Minutiöser Wechsel von Licht und plötzlicher Dunkelheit

von Redaktion

Nach „Der Mann ohne Eigenschaften“ bringt „Regie-als-Faktor“ ein Prosawerk von Violette Leduc auf die Bühne

Rosenheim – Mit einem Theater, das einen modischen Mainstream bedient, haben Valerie Kiendl und Dominik Frank, das ideenreiche Regieteam, nichts am Hut. „Regie-als-Faktor“ ist immer wieder für Überraschungen gut. Nach den 20 Folgen, die sich an Robert Musils Riesenroman „Der Mann ohne Eigenschaften“ orientierten, haben Kiendl und Frank wieder ein Prosawerk als Grundlage ihres neuen Projekts gewählt: „Therese und Isabelle“ von Violette Leduc (1907-1972). Leduc wurde von Sartre und der Beauvoir nachdrücklich gefördert und dem Nobel-Verlag Gallimard empfohlen. Der lehnte entschieden ab: „Eine Veröffentlichung in diesem Zustand würde einen Skandal auslösen.“

Warum? Nun, diese brisante Mischung aus Feminismus und lesbischer Liebe war in den Fünfzigern noch eine heikle Angelegenheit – selbst in Frankreich. Leducs männliches Pendant, Jean Genet, auch er ein Protegé Sartres, dagegen wurde berühmt…
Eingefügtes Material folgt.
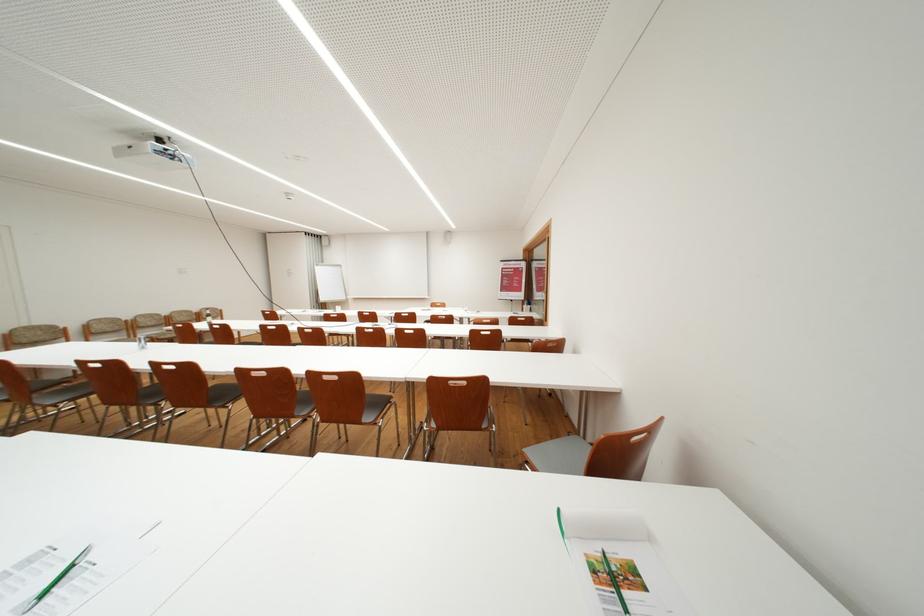 Where is `whiteboard on stand`? The height and width of the screenshot is (616, 924). whiteboard on stand is located at coordinates (330, 283). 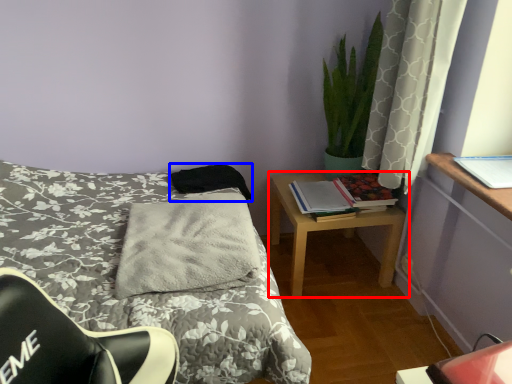 Question: Among these objects, which one is nearest to the camera, nightstand (highlighted by a red box) or pillow (highlighted by a blue box)?

Choices:
 (A) nightstand
 (B) pillow

Answer: (A) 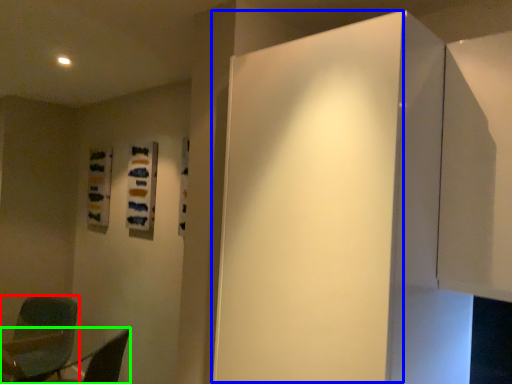 Question: Which object is positioned farthest from chair (highlighted by a red box)? Select from door (highlighted by a blue box) and furniture (highlighted by a green box).

Choices:
 (A) door
 (B) furniture

Answer: (A) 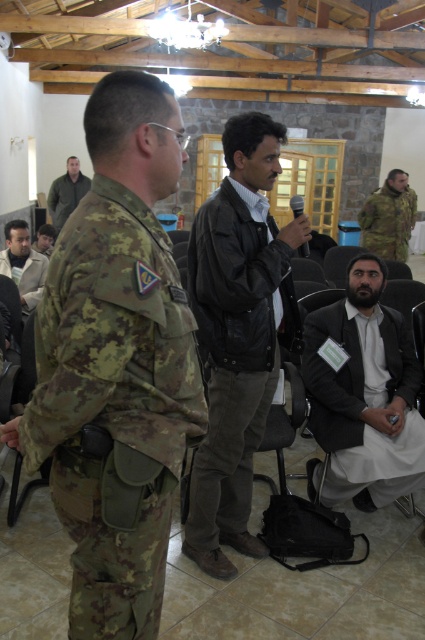 You are standing in the conference room and want to hand a document to the person closest to you. Which individual should you approach between the camouflage fabric uniform at center and the matte black jacket at center?

You should approach the camouflage fabric uniform at center because it is closer to you than the matte black jacket at center.

You are a photographer standing in the conference room and want to take a photo of both the camouflage fabric uniform at center and the matte black jacket at center. What is the minimum distance you need to move back to ensure both subjects are in frame?

The camouflage fabric uniform at center and matte black jacket at center are 3.56 meters apart from each other. To capture both in the frame, the photographer needs to move back at least 3.56 meters to ensure the entire distance between them is within the camera lens view.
Violette Leduc wurde als die uneheliche Tochter eines Dienstmädchens geboren; der Vater, ihr Arbeitgeber, hat seine Tochter nie anerkannt. Die vielfältigen seelischen Verletzungen in ihrer Jugend verarbeite die Schriftstellerin in autobiografischen Texten.

Therese und Isabelle („Liebe ist eine anstrengende Erfindung“) lernen sich im Internat kennen, sie sind minderjährig, wie sie der dubiosen Zimmervermieterin gestehen müssen. Ihr schulischer Alltag ist streng kontrolliert, und so suchen sie verzweifelt nach Freiräumen – das sind die Nächte oder eben die Absteige.

„,Wir kommen wegen eines Zimmers.‘ Frau Algazine blickte uns an und spielte mit ihrer Halskette. ‚Wir möchten es für ungefähr eine Stunde mieten,‘ sagte Isabelle. ‚Ich verstehe‘, war Frau Algazins Antwort.“

Trivial? Pornografisch? Wo steckte das Problem für die Männer von Gallimard? Aus heutiger Sicht eine vollends gegenstandslose Frage.

Oder besteht gar Kitschverdacht, wenn Therese in schwärmerischen Metaphern schwelgt: „Mattigkeit, die einsickert, Ritzen, durch die die Lust hereinbricht, Sümpfe voller Tücke… Flieder verströmte Süße, der Frühling bereitet mir das Totenlager…“ Die sensible, grobe Effekte meidende Regie sowie die beiden Protagonistinnen Laura Kupzog (Therese) und Giulia Fuchs (Isabelle) umschifften konsequent alle Klippen einer möglichen Peinlichkeit.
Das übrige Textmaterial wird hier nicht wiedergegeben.